EXERCISE BRIEF:
Exact copies of all the lines below are required.

RECORDS SUPPLIED:
===

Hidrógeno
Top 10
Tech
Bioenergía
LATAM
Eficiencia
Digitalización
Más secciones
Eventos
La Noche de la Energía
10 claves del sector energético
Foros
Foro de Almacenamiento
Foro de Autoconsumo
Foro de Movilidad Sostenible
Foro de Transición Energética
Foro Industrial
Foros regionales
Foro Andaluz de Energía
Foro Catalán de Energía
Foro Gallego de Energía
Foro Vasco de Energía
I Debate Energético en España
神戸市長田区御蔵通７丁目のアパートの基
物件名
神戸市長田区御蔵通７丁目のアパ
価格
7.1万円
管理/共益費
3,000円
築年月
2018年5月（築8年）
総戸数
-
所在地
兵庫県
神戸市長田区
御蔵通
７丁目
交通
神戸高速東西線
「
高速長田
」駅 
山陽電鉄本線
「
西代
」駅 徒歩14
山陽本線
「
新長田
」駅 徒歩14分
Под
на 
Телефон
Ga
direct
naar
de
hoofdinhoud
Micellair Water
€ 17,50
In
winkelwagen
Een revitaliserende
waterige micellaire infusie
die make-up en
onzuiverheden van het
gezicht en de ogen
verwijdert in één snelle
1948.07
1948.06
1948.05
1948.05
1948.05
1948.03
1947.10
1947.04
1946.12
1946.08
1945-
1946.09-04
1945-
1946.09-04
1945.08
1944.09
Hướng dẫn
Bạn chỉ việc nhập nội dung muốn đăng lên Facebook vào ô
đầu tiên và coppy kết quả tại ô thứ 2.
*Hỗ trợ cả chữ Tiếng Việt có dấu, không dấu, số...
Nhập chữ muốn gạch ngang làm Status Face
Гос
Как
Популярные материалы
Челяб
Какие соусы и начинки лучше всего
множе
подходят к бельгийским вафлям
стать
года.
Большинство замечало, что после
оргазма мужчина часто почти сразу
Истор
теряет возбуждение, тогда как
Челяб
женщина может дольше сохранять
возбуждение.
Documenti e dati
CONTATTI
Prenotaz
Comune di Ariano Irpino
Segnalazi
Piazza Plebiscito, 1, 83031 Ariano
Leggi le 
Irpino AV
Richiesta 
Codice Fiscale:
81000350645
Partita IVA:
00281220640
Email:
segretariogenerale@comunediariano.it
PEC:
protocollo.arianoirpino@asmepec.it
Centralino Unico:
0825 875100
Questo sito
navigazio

===

ANSWER BOX:
Hidrógeno
Top 10
Tech
Bioenergía
LATAM
Eficiencia
Digitalización
Más secciones
Eventos
La Noche de la Energía
10 claves del sector energético
Foros
Foro de Almacenamiento
Foro de Autoconsumo
Foro de Movilidad Sostenible
Foro de Transición Energética
Foro Industrial
Foros regionales
Foro Andaluz de Energía
Foro Catalán de Energía
Foro Gallego de Energía
Foro Vasco de Energía
I Debate Energético en España
神戸市長田区御蔵通７丁目のアパートの基
物件名
神戸市長田区御蔵通７丁目のアパ
価格
7.1万円
管理/共益費
3,000円
築年月
2018年5月（築8年）
総戸数
-
所在地
兵庫県
神戸市長田区
御蔵通
７丁目
交通
神戸高速東西線
「
高速長田
」駅 
山陽電鉄本線
「
西代
」駅 徒歩14
山陽本線
「
新長田
」駅 徒歩14分
Под
на 
Телефон
Ga
direct
naar
de
hoofdinhoud
Micellair Water
€ 17,50
In
winkelwagen
Een revitaliserende
waterige micellaire infusie
die make-up en
onzuiverheden van het
gezicht en de ogen
verwijdert in één snelle
1948.07
1948.06
1948.05
1948.05
1948.05
1948.03
1947.10
1947.04
1946.12
1946.08
1945-
1946.09-04
1945-
1946.09-04
1945.08
1944.09
Hướng dẫn
Bạn chỉ việc nhập nội dung muốn đăng lên Facebook vào ô
đầu tiên và coppy kết quả tại ô thứ 2.
*Hỗ trợ cả chữ Tiếng Việt có dấu, không dấu, số...
Nhập chữ muốn gạch ngang làm Status Face
Гос
Как
Популярные материалы
Челяб
Какие соусы и начинки лучше всего
множе
подходят к бельгийским вафлям
стать
года.
Большинство замечало, что после
оргазма мужчина часто почти сразу
Истор
теряет возбуждение, тогда как
Челяб
женщина может дольше сохранять
возбуждение.
Documenti e dati
CONTATTI
Prenotaz
Comune di Ariano Irpino
Segnalazi
Piazza Plebiscito, 1, 83031 Ariano
Leggi le 
Irpino AV
Richiesta 
Codice Fiscale:
81000350645
Partita IVA:
00281220640
Email:
segretariogenerale@comunediariano.it
PEC:
protocollo.arianoirpino@asmepec.it
Centralino Unico:
0825 875100
Questo sito
navigazio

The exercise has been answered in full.